Afin de réduire les émissions de méthane (CH4), la Commission européenne compte suivre une approche holistique couvrant les trois secteurs responsables de la grande majorité des émissions anthropiques de méthane dans l’Union européenne : l’agriculture (responsable de 53% des émissions), les déchets (26%) et l’énergie (19%). C'est ce qu'indique une version provisoire de la future stratégie européenne relative au méthane obtenue par EUROPE mardi 25 août.
Énergie. Dans le secteur de l’énergie, en 2021, l’institution européenne devrait présenter une proposition législative sur la surveillance, la déclaration et la vérification (monitoring, reporting and verification – MRV) obligatoires de toutes les émissions de méthane, en s’appuyant sur la méthodologie développée par le ‘Partenariat pour la réduction du méthane dans les opérations pétrolières et gazières’ (OGMP).
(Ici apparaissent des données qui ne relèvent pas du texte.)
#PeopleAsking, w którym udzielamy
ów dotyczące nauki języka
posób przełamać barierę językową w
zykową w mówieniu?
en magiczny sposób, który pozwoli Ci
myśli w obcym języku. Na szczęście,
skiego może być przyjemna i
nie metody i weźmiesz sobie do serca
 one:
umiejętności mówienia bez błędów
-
En outre, la Commission proposera « une obligation d’améliorer la détection des fuites [de méthane] » et de remédier à celles-ci sur toutes les infrastructures de gaz naturel ainsi que sur toute autre infrastructure qui produit, transporte ou utilise du gaz naturel.
En revanche, le document n’inclut aucune proposition concrète concernant l’éventuel établissement de normes contraignantes pour les entreprises du secteur gazier. Il indique simplement que la Commission « étudiera la faisabilité et la valeur ajoutée d’éventuels objectifs ou normes de performance pour le gaz naturel comme moyen d’encourager davantage la réduction des émissions de méthane dans l’UE ».
Parmi les autres pistes mentionnées dans le document figure la possibilité d’inclure des projets de réduction des émissions de méthane dans le cadre de la révision à venir du règlement (1315/2013) sur le réseau transeuropéen d’énergie (RTE-E) (EUROPE 12485/10).
D’ici 2025, la Commission envisagera également l'opportunité d'une action législative visant à interdire l’évacuation et le torchage régulier du gaz. Même chose pour la mise en place d’une norme plus précise encadrant l’efficacité de la combustion afin de réduire davantage les émissions fugitives ainsi que les émissions dues à une combustion incomplète.
Agriculture. S’agissant des émissions provenant de l’agriculture, au cours du premier semestre 2021, l’institution européenne compte mettre en place un groupe d’experts dans le but d’améliorer la surveillance des émissions de CH4 par les États membres grâce à une meilleure collecte d’une série de données portant notamment sur la gestion du bétail, la gestion des aliments pour animaux ou encore les caractéristiques de ces aliments.
En outre, le plan stratégique 2021-2024 du programme-cadre Horizon Europe devrait comporter des programmes de recherche axés sur le développement de solutions technologiques et naturelles permettant de réduire les émissions de méthane du secteur agricole.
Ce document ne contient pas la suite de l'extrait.